Archived from groups: rec.audio.pro (More info?)

JoVee <ten.nozirev@dlywsinhoj.com> wrote:
> in article 41315428.5040804@Raw-Tracks.com, EricK at eric@Raw-Tracks.com
> wrote on 8/28/04 11:57 PM:

>> Rodney St-Pierre wrote:
>>> Any suggestions? Will be used mostly to add reverb to the monitor mix
>>> while recording, not necessarily keeping the same reverb on the final mix.
>>> If the unit had other effects too, that would be fine.
>>
>> Try the TC Electronic M300.

> Have they FIXED this thing yet?
> I bought it early on, on the basis merely of it being TC... and while it's
> nifty, has some wonderful sounds in there and I really only expected a
> tweaked different flavor of the LEXICON 100, the problem with something as
> straightforward as the straight delays (and -maybe- some of the reverbs),
> even after long phone calls trying to get a straight answer from the tech
> and design folks, remains both annoying, inexplicable, and inexcusable.
>

Are you talking about effects units manufacturers not including simple
programs in the presets? Most of the Lexicons have all kinds of wacky
stuff like the WhizbangManifoldDiscombobulatorPlanetoid but when you want
a simple delay---nowhere to be seen. I often want a simple delay---no
ping-ponging, chorusing, or anything. Just a simple delay with parameters
like regeneration and length.

Because if that's what you are annoyed with---I agree.

Rob R.
Anonymous
a b C Monitor
August 31, 2004 1:34:48 AM

Archived from groups: rec.audio.pro (More info?)
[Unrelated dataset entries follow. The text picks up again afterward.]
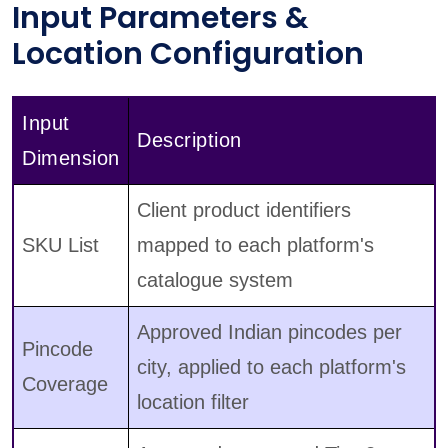
Input Parameters &
Location Configuration
Input
Description
Dimension
Client product identifiers
SKU List
mapped to each platform's
catalogue system
Approved Indian pincodes per
Pincode
city, applied to each platform's
Coverage
location filter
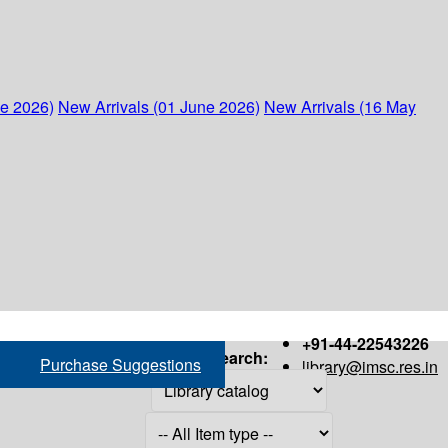
ne 2026)
New Arrivals (01 June 2026)
New Arrivals (16 May
+91-44-22543226
Search:
Purchase Suggestions
library@imsc.res.in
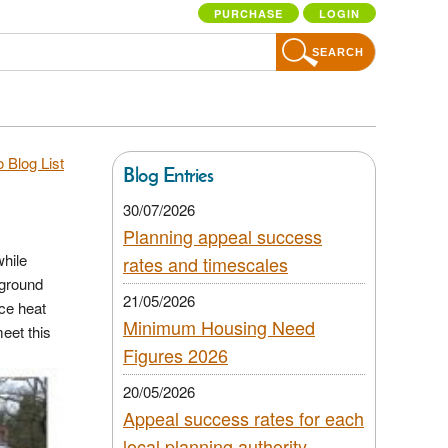
PURCHASE
LOGIN
SEARCH
 Blog List
Blog Entries
30/07/2026
Planning appeal success
while
rates and timescales
 ground
21/05/2026
rce heat
Minimum Housing Need
eet this
Figures 2026
20/05/2026
Appeal success rates for each
local planning authority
in article cgvjlb$nad$1@news1.chem.utoronto.ca, Rob Reedijk at
reedijk@hera.med.utoronto.ca wrote on 8/30/04 12:12 PM:

> JoVee <ten.nozirev@dlywsinhoj.com> wrote:
>> in article 41315428.5040804@Raw-Tracks.com, EricK at eric@Raw-Tracks.com
>> wrote on 8/28/04 11:57 PM:
>
>>> Rodney St-Pierre wrote:
>>>> Any suggestions? Will be used mostly to add reverb to the monitor mix
>>>> while recording, not necessarily keeping the same reverb on the final mix.
>>>> If the unit had other effects too, that would be fine.
>>>
>>> Try the TC Electronic M300.
>
>> Have they FIXED this thing yet?
>> I bought it early on, on the basis merely of it being TC... and while it's
>> nifty, has some wonderful sounds in there and I really only expected a
>> tweaked different flavor of the LEXICON 100, the problem with something as
>> straightforward as the straight delays (and -maybe- some of the reverbs),
>> even after long phone calls trying to get a straight answer from the tech
>> and design folks, remains both annoying, inexplicable, and inexcusable.
>>
>
> Are you talking about effects units manufacturers not including simple
> programs in the presets? Most of the Lexicons have all kinds of wacky
> stuff like the WhizbangManifoldDiscombobulatorPlanetoid but when you want
> a simple delay---nowhere to be seen. I often want a simple delay---no
> ping-ponging, chorusing, or anything. Just a simple delay with parameters
> like regeneration and length.
>
> Because if that's what you are annoyed with---I agree.
>
> Rob R.

that too but minor.
What I refer to here is an M300 fault in the delay algorythms that results
in (I THINK) a sample or 2 delay twixt L and R outputs on a MONO delay
signal... sounds not-quite-center... not-quite-out-of-polarity-odd... sums
to mono weird and is just plain WRONG.
Anonymous
a b C Monitor
August 31, 2004 1:36:51 AM

Archived from groups: rec.audio.pro (More info?)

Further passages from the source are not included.